Linkage Studies of Bipolar Disorder: Methodologic and Analytic IssuesReport of MacArthur Foundation Workshop on Linkage and Clinical Features in Affective Disorders

Author Affiliations

From the Departments of Psychiatry and Epidemiology, Yale University School of Medicine, New Haven, Conn (Dr Merikangas); the Departments of Psychiatry and Biomathematics, UCLA Neuropsychiatric Institute (Dr Spence); and the Department of Psychiatry, University of Pittsburgh (Pa) School of Medicine, Western Psychiatric Institute and Clinic (Dr Kupfer).

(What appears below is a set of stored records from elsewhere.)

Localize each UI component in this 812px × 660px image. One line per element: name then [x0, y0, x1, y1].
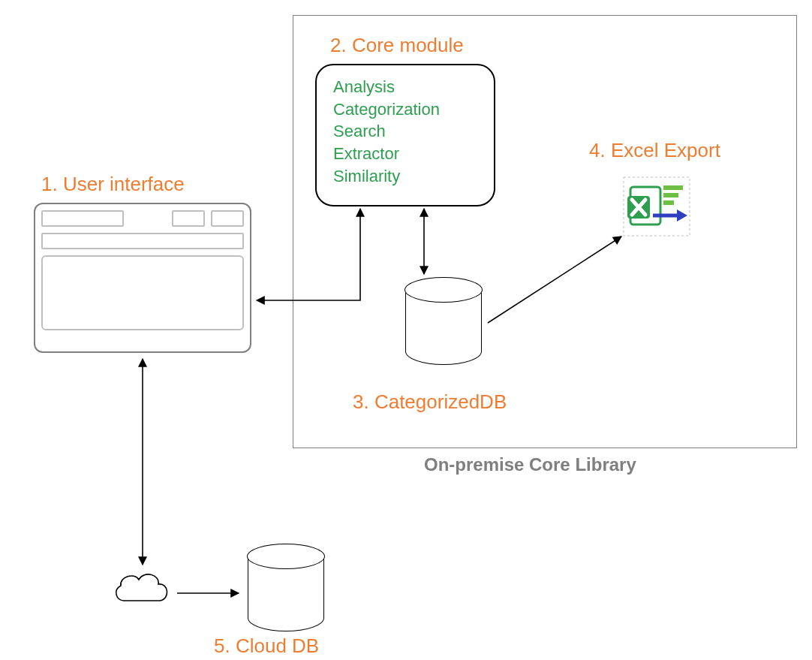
svg-line-9 [488, 237, 621, 323]
connectors [0, 0, 812, 660]
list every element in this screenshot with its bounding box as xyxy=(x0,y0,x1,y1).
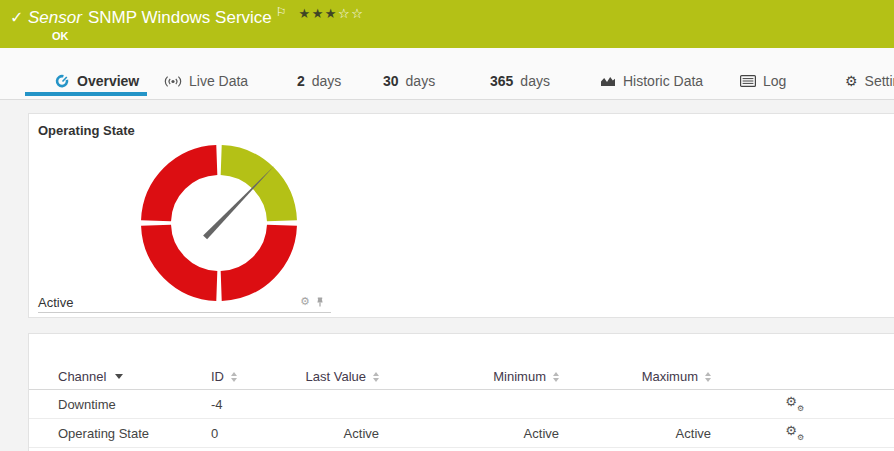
tab-30-days[interactable]: 30 days xyxy=(383,72,435,90)
table-row-downtime[interactable]: Downtime -4 ⚙ ⚙ xyxy=(29,390,894,419)
column-header-minimum[interactable]: Minimum xyxy=(379,369,559,384)
tab-log[interactable]: Log xyxy=(740,72,786,90)
sort-desc-icon xyxy=(115,374,123,379)
gauge-title: Operating State xyxy=(38,123,135,138)
column-header-last-value-label: Last Value xyxy=(306,369,366,384)
tab-overview-label: Overview xyxy=(77,73,139,89)
sensor-title-line: Sensor SNMP Windows Service ⚐ ★★★☆☆ xyxy=(28,8,364,28)
sort-icon xyxy=(705,372,711,382)
stars-filled: ★★★ xyxy=(299,6,338,21)
tab-settings[interactable]: ⚙ Settings xyxy=(845,72,894,90)
tab-2-days-number: 2 xyxy=(297,73,305,89)
tab-historic-data[interactable]: Historic Data xyxy=(600,72,703,90)
tab-settings-label: Settings xyxy=(865,73,894,89)
log-list-icon xyxy=(740,75,756,87)
gear-icon: ⚙ xyxy=(797,434,804,442)
stars-empty: ☆☆ xyxy=(338,6,364,21)
channels-table: Channel ID Last Value Minimum Maximum xyxy=(29,364,894,448)
column-header-id[interactable]: ID xyxy=(211,369,274,384)
flag-icon[interactable]: ⚐ xyxy=(276,5,287,19)
cell-id: 0 xyxy=(211,426,274,441)
page-title: SNMP Windows Service xyxy=(88,8,272,28)
column-header-channel[interactable]: Channel xyxy=(58,369,211,384)
tab-2-days[interactable]: 2 days xyxy=(297,72,341,90)
tab-live-data[interactable]: Live Data xyxy=(164,72,248,90)
tab-30-days-label: days xyxy=(406,73,436,89)
cell-last-value: Active xyxy=(274,426,379,441)
gear-icon: ⚙ xyxy=(797,405,804,413)
gauge-value-label: Active xyxy=(38,295,73,310)
cell-channel: Operating State xyxy=(58,426,211,441)
tab-historic-data-label: Historic Data xyxy=(623,73,703,89)
gauge-icon xyxy=(55,74,70,89)
column-header-id-label: ID xyxy=(211,369,224,384)
gauge-divider xyxy=(38,312,331,313)
gear-icon: ⚙ xyxy=(845,73,858,89)
broadcast-icon xyxy=(164,75,182,88)
area-chart-icon xyxy=(600,75,616,87)
gear-icon: ⚙ xyxy=(785,424,797,437)
status-badge: OK xyxy=(52,30,69,42)
column-header-last-value[interactable]: Last Value xyxy=(274,369,379,384)
tab-365-days-label: days xyxy=(520,73,550,89)
cell-channel: Downtime xyxy=(58,397,211,412)
gauge-settings-icon[interactable]: ⚙ xyxy=(300,296,310,307)
column-header-channel-label: Channel xyxy=(58,369,106,384)
cell-id: -4 xyxy=(211,397,274,412)
pin-icon[interactable] xyxy=(315,297,325,309)
column-header-maximum-label: Maximum xyxy=(642,369,698,384)
channels-panel: Channel ID Last Value Minimum Maximum xyxy=(28,333,894,451)
tab-365-days[interactable]: 365 days xyxy=(490,72,550,90)
gear-icon: ⚙ xyxy=(785,395,797,408)
operating-state-gauge xyxy=(139,143,299,303)
tab-30-days-number: 30 xyxy=(383,73,399,89)
sort-icon xyxy=(231,372,237,382)
overview-gauge-panel: Operating State Active ⚙ xyxy=(28,113,894,318)
priority-stars[interactable]: ★★★☆☆ xyxy=(299,6,365,21)
tab-log-label: Log xyxy=(763,73,786,89)
column-header-maximum[interactable]: Maximum xyxy=(559,369,711,384)
tab-365-days-number: 365 xyxy=(490,73,513,89)
object-kind-label: Sensor xyxy=(28,8,82,28)
cell-maximum: Active xyxy=(559,426,711,441)
cell-minimum: Active xyxy=(379,426,559,441)
tab-bar: Overview Live Data 2 days 30 days 365 da… xyxy=(0,48,894,100)
tab-2-days-label: days xyxy=(312,73,342,89)
table-header-row: Channel ID Last Value Minimum Maximum xyxy=(29,364,894,390)
status-check-icon: ✓ xyxy=(10,8,23,27)
sensor-header: ✓ Sensor SNMP Windows Service ⚐ ★★★☆☆ OK xyxy=(0,0,894,48)
table-row-operating-state[interactable]: Operating State 0 Active Active Active ⚙… xyxy=(29,419,894,448)
active-tab-underline xyxy=(25,92,147,96)
column-header-minimum-label: Minimum xyxy=(493,369,546,384)
tab-overview[interactable]: Overview xyxy=(55,72,139,90)
tab-live-data-label: Live Data xyxy=(189,73,248,89)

Arch Gen Psychiatry. 1989;46(12):1137-1141. doi:10.1001/archpsyc.1989.01810120079012
Abstract

• To review the findings of the linkage studies of affective disorders, a workshop, "Linkage and Clinical Features in Affective Disorders," was organized by the MacArthur Foundation Mental Health Research Network I on the Psychobiology of Depression meeting in Alexandria, Va, April 13 to 15, 1989. The major goals of the workshop for affective disorders were to explore the relationship between genetic and clinical heterogeneity, to identify major impediments to linkage studies, and to develop recommendations for the application of standardized methods of conducting linkage studies. The participants in the conference presented detailed demographic and clinical data from most of the published linkage studies of affective disorders. No systematic correspondence between genetic and clinical subtypes of bipolar disorder pedigrees was evident. The major problems hampering the linkage analyses of psychiatric disorders that were identified follow: (1) the major psychiatric disorders—the affective disorders in particular—constituting complex human disorders; (2) the lack of valid definitions of affective disorders; (3) comorbidity between the affective disorders with other disorders; (4) nonrandom mating; (5) a cohort effect, with younger birth cohorts exhibiting higher rates of affective disorders; and (6) the lack of replication of current linkage studies. The recommendations that were made for linkage study designs that incorporate some of the complexities of the affective disorders are reported.